Una limitación adicional concierne la longitud del injerto. El rendimiento regenerativo disminuye con el aumento de la longitud del injerto, y esta limitación dependiente de la longitud puede ser más pronunciada en los injertos nerviosos alogénicos acelulares que en los autólogos3,27. Dado que los injertos nerviosos alogénicos acelulares carecen de células de Schwann viables residentes, dependen de la migración y proliferación de células de Schwann del huésped para apoyar la regeneración axonal27. Saheb-Al-Zamani et al. informaron que la regeneración limitada en injertos nerviosos alogénicos acelulares largos estuvo asociada con un aumento en la senescencia de las células de Schwann27.
Sin embargo, un estudio previo in vivo mostró que los injertos nerviosos humanos descelularizados con NaOH favorecieron una recuperación funcional y estructural comparable a la de los autoinjertos en un defecto de 15 mm del nervio ciático de conejo28. Contreras et al. también demostraron regeneración axonal y recuperación funcional mediante un aloinjerto nervioso descelularizado en un defecto de 70 mm del nervio peroneo en oveja29. Estos estudios respaldan el potencial regenerativo de los injertos nerviosos descelularizados, aunque se requiere una evaluación adicional de los injertos preparados con el presente protocolo en longitudes clínicamente relevantes. Los autoinjertos también están limitados por la disponibilidad del nervio donante y requieren un procedimiento adicional de extracción, lo que implica un segundo sitio quirúrgico y morbilidad en el sitio donante4. Por lo tanto, los aloinjertos nerviosos acelulares podrían ofrecer una alternativa clínicamente relevante cuando no se dispone de tejido autólogo suficiente o cuando la extracción del nervio donante es poco práctica.

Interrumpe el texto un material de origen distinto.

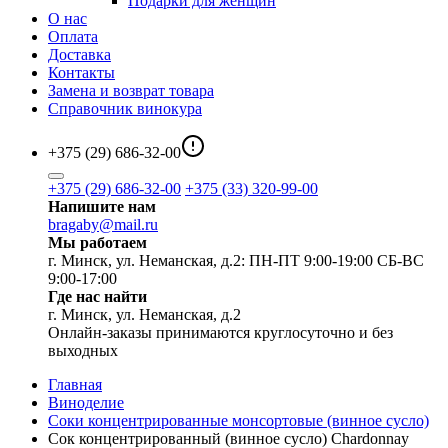
Подарки для женщин
О нас
Оплата
Доставка
Контакты
Замена и возврат товара
Справочник винокура
+375 (29) 686-32-00
+375 (29) 686-32-00
+375 (33) 320-99-00
Напишите нам
bragaby@mail.ru
Мы работаем
г. Минск, ул. Неманская, д.2: ПН-ПТ 9:00-19:00 СБ-ВС
9:00-17:00
Где нас найти
г. Минск, ул. Неманская, д.2
Онлайн-заказы принимаются круглосуточно и без
выходных
Главная
Виноделие
Соки концентрированные монсортовые (винное сусло)
Сок концентрированный (винное сусло) Chardonnay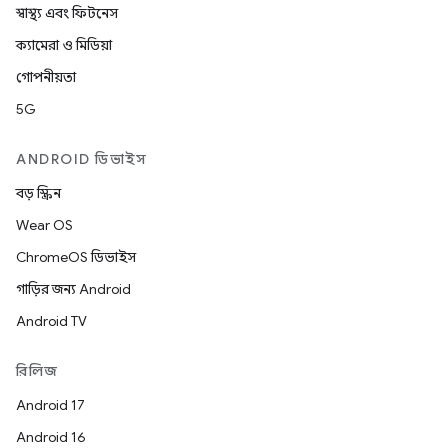
স্বাস্থ্য এবং ফিটনেস
ক্যামেরা ও মিডিয়া
গোপনীয়তা
5G
ANDROID ডিভাইস
বড় স্ক্রিন
Wear OS
ChromeOS ডিভাইস
গাড়ির জন্য Android
Android TV
রিলিজ
Android 17
Android 16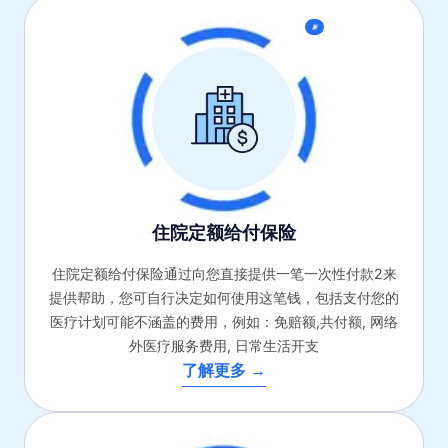
新
住院定额给付保险
住院定额给付保险通过向您直接提供一笔一次性付款2来
提供帮助，您可自行决定如何使用这笔钱，包括支付您的
医疗计划可能不涵盖的费用，例如：免赔额,共付额, 网络
外医疗服务费用, 日常生活开支
了解更多 →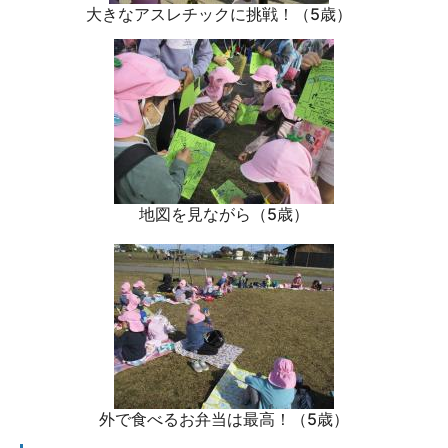
大きなアスレチックに挑戦！（5歳）
地図を見ながら（5歳）
外で食べるお弁当は最高！（5歳）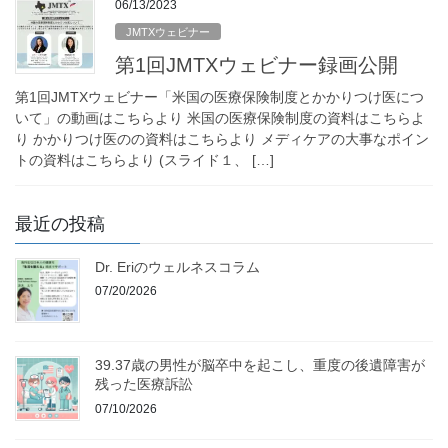
06/13/2023
JMTXウェビナー
第1回JMTXウェビナー録画公開
第1回JMTXウェビナー「米国の医療保険制度とかかりつけ医につ
いて」の動画はこちらより 米国の医療保険制度の資料はこちらよ
り かかりつけ医のの資料はこちらより メディケアの大事なポイン
トの資料はこちらより (スライド１、 […]
最近の投稿
Dr. Eriのウェルネスコラム
07/20/2026
39.37歳の男性が脳卒中を起こし、重度の後遺障害が
残った医療訴訟
07/10/2026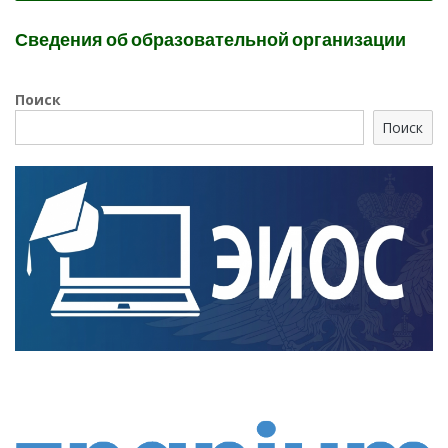
Сведения об образовательной организации
Поиск
Поиск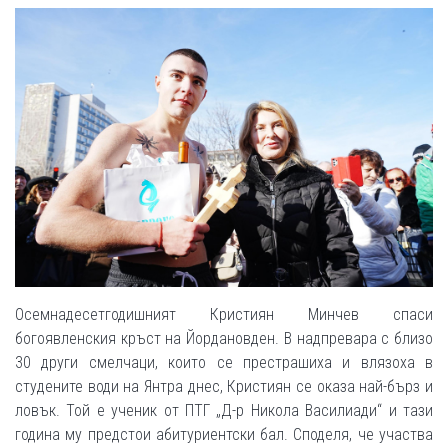
Осемнадесетгодишният Кристиян Минчев спаси
богоявленския кръст на Йордановден. В надпревара с близо
30 други смелчаци, които се престрашиха и влязоха в
студените води на Янтра днес, Кристиян се оказа най-бърз и
ловък. Той е ученик от ПТГ „Д-р Никола Василиади“ и тази
година му предстои абитуриентски бал. Споделя, че участва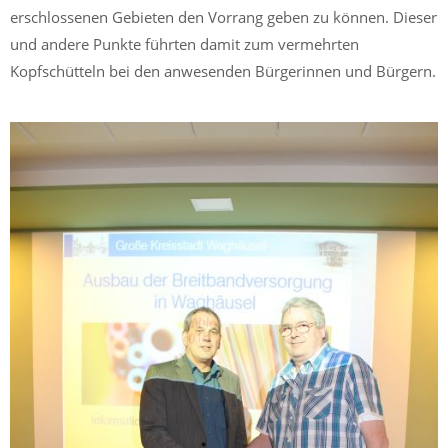
erschlossenen Gebieten den Vorrang geben zu können. Dieser
und andere Punkte führten damit zum vermehrten
Kopfschütteln bei den anwesenden Bürgerinnen und Bürgern.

En resumen, este protocolo proporciona un marco práctico y adaptable para la preparación de injertos de nervio periférico descelularizados. Su enfoque en la reducción de la exposición a detergentes, el intercambio controlado de soluciones y la estandarización del proceso respalda tanto aplicaciones de investigación como un posible uso traslacional en la regeneración del nervio periférico. Los estudios futuros deben centrarse en el desarrollo adicional de enfoques libres de detergentes, la escalabilidad del sistema y la evaluación exhaustiva in vivo del rendimiento regenerativo.